The records =>
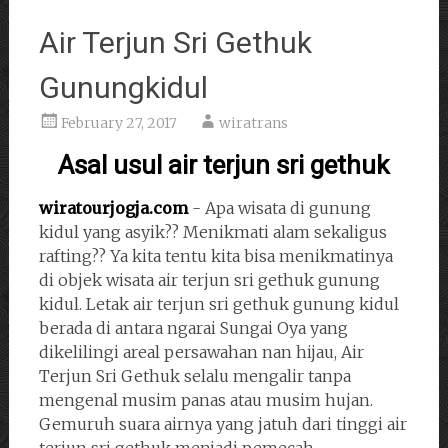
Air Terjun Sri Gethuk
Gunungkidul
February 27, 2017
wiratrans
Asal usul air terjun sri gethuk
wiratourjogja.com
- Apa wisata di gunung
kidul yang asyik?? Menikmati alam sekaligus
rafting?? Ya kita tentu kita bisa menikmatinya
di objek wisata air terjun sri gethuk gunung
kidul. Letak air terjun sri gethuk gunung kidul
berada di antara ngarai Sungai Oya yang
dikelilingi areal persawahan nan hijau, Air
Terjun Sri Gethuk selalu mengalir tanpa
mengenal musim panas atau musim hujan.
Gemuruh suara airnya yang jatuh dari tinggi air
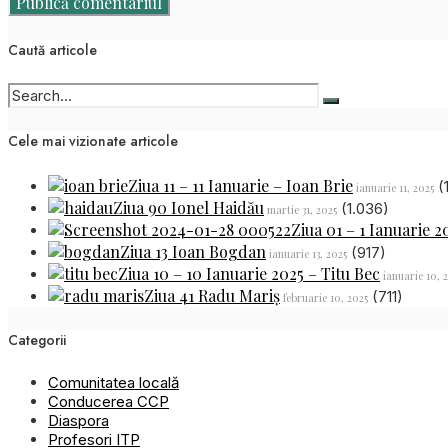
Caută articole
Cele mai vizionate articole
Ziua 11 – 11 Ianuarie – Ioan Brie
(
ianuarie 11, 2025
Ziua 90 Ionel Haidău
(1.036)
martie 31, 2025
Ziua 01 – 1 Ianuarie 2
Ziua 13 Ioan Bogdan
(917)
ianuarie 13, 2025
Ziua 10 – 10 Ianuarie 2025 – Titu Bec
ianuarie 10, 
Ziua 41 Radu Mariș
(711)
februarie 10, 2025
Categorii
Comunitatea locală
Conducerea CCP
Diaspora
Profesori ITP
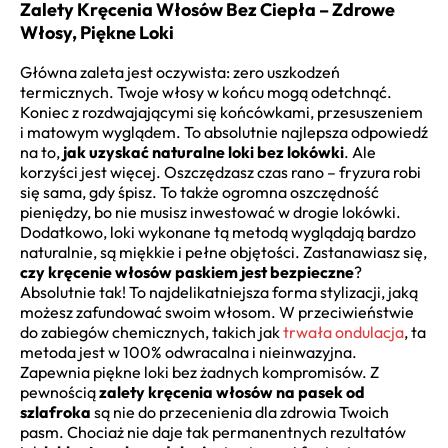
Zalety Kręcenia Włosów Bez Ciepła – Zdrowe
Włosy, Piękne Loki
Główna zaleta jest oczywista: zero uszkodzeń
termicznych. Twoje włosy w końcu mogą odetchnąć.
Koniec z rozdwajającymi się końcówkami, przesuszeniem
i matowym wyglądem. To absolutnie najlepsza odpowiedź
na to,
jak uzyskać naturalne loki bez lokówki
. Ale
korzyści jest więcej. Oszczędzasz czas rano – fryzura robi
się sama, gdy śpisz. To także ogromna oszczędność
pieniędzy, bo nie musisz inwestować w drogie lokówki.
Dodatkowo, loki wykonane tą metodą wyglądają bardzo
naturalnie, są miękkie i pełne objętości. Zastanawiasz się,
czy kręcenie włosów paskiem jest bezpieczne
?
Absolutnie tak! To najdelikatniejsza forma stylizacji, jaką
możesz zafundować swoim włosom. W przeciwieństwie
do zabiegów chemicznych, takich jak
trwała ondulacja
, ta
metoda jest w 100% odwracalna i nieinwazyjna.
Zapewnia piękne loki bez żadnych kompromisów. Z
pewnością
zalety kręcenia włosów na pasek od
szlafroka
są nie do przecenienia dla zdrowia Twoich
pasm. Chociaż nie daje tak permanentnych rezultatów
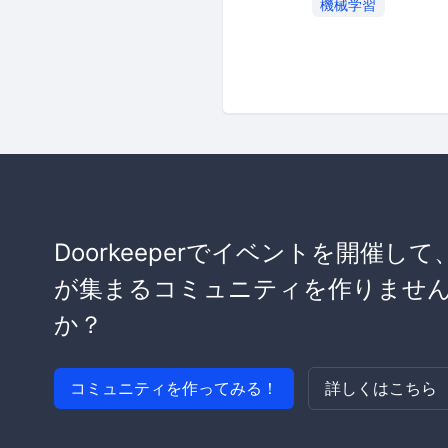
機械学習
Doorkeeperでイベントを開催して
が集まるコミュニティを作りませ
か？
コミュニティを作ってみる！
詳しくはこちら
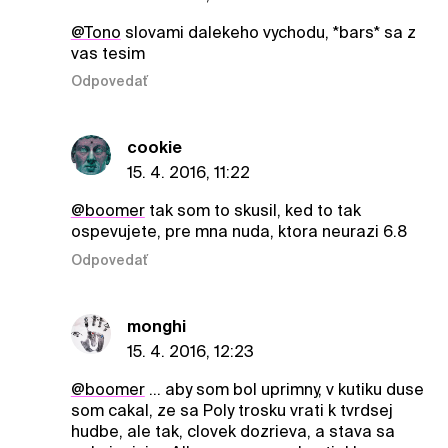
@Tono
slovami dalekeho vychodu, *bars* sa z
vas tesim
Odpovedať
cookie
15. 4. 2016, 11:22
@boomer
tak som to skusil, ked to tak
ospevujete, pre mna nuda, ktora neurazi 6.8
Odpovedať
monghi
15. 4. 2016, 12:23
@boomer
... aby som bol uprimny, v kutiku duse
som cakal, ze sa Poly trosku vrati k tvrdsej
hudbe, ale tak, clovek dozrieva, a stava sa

Exercise goal => What lines above contain the string "jest"? Copy all of them.

The completed task =>
Główna zaleta jest oczywista: zero uszkodzeń
korzyści jest więcej. Oszczędzasz czas rano – fryzura robi
czy kręcenie włosów paskiem jest bezpieczne
metoda jest w 100% odwracalna i nieinwazyjna.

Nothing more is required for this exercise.